• Task statement:
Could you copy out every line of the data where the word "Motor" occurs?

Collected data
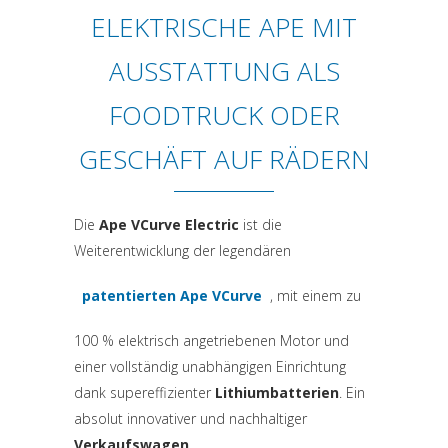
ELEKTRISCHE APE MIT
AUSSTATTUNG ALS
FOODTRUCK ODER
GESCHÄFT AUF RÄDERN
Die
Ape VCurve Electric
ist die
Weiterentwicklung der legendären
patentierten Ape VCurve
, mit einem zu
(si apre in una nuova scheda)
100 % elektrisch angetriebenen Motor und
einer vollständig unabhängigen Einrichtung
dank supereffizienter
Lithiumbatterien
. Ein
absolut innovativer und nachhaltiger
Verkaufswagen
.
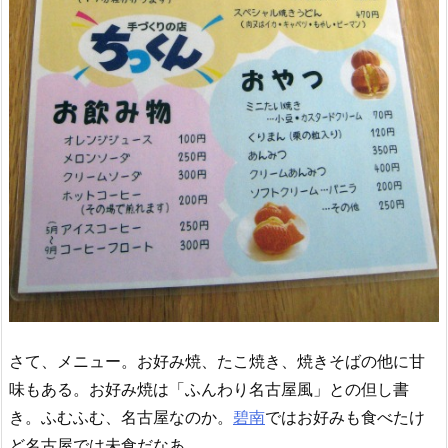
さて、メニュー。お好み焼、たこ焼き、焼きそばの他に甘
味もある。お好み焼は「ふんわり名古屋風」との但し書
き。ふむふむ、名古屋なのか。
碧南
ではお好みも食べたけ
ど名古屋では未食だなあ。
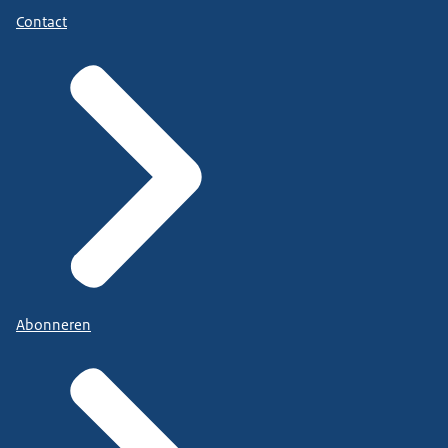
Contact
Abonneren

---

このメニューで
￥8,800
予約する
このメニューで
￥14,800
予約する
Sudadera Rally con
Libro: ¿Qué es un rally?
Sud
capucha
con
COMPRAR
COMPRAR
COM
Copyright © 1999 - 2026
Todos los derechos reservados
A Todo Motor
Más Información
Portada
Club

* * *

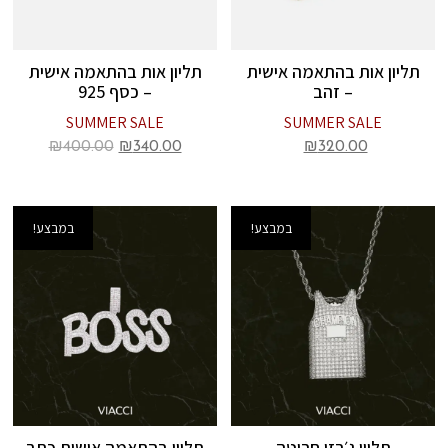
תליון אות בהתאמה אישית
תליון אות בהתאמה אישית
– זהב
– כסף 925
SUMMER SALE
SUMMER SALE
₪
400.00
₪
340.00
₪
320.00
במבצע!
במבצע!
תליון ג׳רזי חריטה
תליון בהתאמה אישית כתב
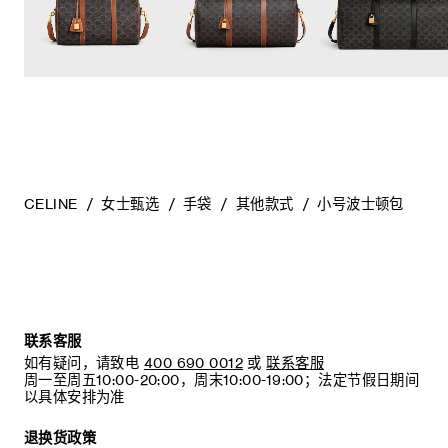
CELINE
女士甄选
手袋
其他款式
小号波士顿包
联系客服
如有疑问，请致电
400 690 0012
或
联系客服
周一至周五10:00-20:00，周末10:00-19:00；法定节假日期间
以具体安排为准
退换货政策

• Task output:
100 % elektrisch angetriebenen Motor und
A Todo Motor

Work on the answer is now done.